Gallaher risks brand value with price cuts

Gallaher is buying share with premium brand Sovereign to attack rival Imperial. But its pricing strategy could hit sales of its other brands.

When your biggest brand launch in three decades succeeds only on its price – especially when you have spent an estimated 20m on advertising it – something has gone wrong.

This is the situation facing the UK’s biggest tobacco manufacturer Gallaher, which launched its mid-market cigarette brand Sovereign more than 18 months ago (MW February 2 1996) in an effort to claw back share from Imperial’s buoyant Lambert & Butler brand.

L&B’s share has been growing rapidly at the expense of more glamorous premium brands such as Gallaher’s Benson & Hedges and Silk Cut, as smokers switch to cut-price cigarettes (which now account for nearly one-third of the market) in the face of relentless tax hikes and price rises. The latest on Monday saw the price of a pack of 20 cigarettes rise by 19p.

L&B has now overtaken Silk Cut as the UK’s second biggest brand, after the nation’s top-seller Benson & Hedges.

But despite throwing millions of pounds at Sovereign in promotion and advertising, Gallaher has failed to crack the quality-economy sector of the market. It has had to resort to “buying” share by holding price down and pushing Sovereign perilously close to own-label cigarettes at the bottom end of the market.

Gallaher now finds itself with a brand it is treating as premium product in terms of ad spend (estimated at 2m a month), on which it is making only small own-label margins.

Since launch, it has slipped from price parity with L&B, now retailing at 2.75 – to being between 7p and 10p cheaper (about 2.68 to 2.65 for a pack of 20). This is only a few pence more expensive than its stablemate Mayfair.
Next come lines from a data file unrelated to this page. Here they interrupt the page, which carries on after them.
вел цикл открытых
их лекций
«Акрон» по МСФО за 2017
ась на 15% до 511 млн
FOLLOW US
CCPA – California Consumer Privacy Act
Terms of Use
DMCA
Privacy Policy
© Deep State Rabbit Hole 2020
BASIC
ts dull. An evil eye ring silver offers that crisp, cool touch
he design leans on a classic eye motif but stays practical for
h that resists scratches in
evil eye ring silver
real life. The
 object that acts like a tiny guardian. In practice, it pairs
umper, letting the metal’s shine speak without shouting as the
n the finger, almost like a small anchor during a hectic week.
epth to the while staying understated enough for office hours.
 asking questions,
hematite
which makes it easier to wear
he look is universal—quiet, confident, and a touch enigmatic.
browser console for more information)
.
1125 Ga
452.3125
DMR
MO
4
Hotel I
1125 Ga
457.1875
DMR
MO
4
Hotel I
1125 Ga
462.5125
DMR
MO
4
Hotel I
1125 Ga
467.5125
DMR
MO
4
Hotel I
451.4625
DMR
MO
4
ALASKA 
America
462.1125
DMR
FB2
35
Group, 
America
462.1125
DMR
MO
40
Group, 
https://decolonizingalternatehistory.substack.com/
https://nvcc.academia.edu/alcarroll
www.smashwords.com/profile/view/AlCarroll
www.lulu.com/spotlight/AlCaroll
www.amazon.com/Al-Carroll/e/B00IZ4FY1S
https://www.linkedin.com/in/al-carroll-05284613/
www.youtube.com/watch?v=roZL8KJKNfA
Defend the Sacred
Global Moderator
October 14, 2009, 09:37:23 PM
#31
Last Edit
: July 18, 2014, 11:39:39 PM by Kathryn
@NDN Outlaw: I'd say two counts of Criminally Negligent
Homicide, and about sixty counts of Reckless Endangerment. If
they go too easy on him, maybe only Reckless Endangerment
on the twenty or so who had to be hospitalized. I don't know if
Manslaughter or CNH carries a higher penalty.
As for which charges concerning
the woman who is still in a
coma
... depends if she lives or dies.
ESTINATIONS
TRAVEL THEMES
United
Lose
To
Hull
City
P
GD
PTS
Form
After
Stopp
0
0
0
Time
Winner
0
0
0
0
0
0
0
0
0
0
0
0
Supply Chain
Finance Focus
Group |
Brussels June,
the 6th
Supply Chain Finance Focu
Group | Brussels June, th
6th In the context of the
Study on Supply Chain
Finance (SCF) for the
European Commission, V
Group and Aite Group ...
Both brands will probably hold their prices, following last Monday’s 19p tax rise, until the end of January.

Imperial and Gallaher have been slugging it out for years in the UK market. By the beginning of this year Imperial was breathing down Gallaher’s neck.

And it’s hurting. A competitor points out the importance of being number one to Gallaher’s corporate pride. “Gallaher wears a badge that says: ‘We are number one’. Imperial is a bit more pragmatic. It would rather have profitable share than share for share’s sake,” he says.

The issue of market leadership was particularly sensitive for Gallaher earlier this year when it was preparing to demerge from its US parent company American Brands. It floated on the Stock Exchange in June. Some observers explained its decision to hold down the prices of its low-cost brands as a mechanism for boosting the share price. Only in that way, they suggested, could it maintain market leadership.

The gap between the two narrowed to 0.7 per cent earlier in the year but Gallaher is again pulling away and now holds an estimated 39.5 per cent of the market to Imperial’s 37.9. The increased gap is attributed to the growth in volume share of Sovereign, which has a 2.2 per cent share, and is estimated to be worth 6m to 7m in annual profits. But it is a long way from the brand’s original target of 3.2 volume share.

Sovereign has undoubtedly slowed L&B’s growth, and it has forced Imperial to counter with increased advertising spend. In January it appointed Mustoe Merriman Herring Levy to create a new poster campaign, which features the “Jeeves and Bertie Wooster” style characters Lambert and his Butler.

This jousts with Sovereign’s black and white Jester campaign created by Gallaher roster agency M&C Saatchi, which has been criticised by the trade for failing to give the brand – supposedly a quality-economy product – a sufficiently premium image.

Despite Sovereign’s current profitability, Gallaher is understood to have told the trade it aimed to reach a volume share of 3.2 per cent prior to its launch, and this was at the relatively higher price point.

Some observers say Gallaher may try to build Sovereign’s share and only then will it gradually inch up its price. But in the highly cost sensitive cigarette market, it is difficult to increase prices once a brand becomes established with consumers.

In fact, it may be Imperial which makes the next decisive move. If Gallaher begins to take too much low-margin volume share with the combined weight of Sovereign and Mayfair, Imperial could launch an ultra-low price brand. It is not an option it relishes – some of L&B’s share will be cannibalised and margins will be punishingly low because tax will make up a large proportion of the pack price.

This is the third time Gallaher has tried, and failed, to establish a real competitor to L&B. It pushed Mayfair as a mid-market brand in the early Nineties but was forced to reposition it as a cheap product. It also tried and failed with Berkeley King Size, which now has a tiny share of about 0.2 to 0.3 per cent.

Of course, it may try a fourth time, but it will continue to face an uphill battle in hurting a well-established rival brand if it cannot offer smokers a real reason to switch.

Nobody from Gallaher was available for comment.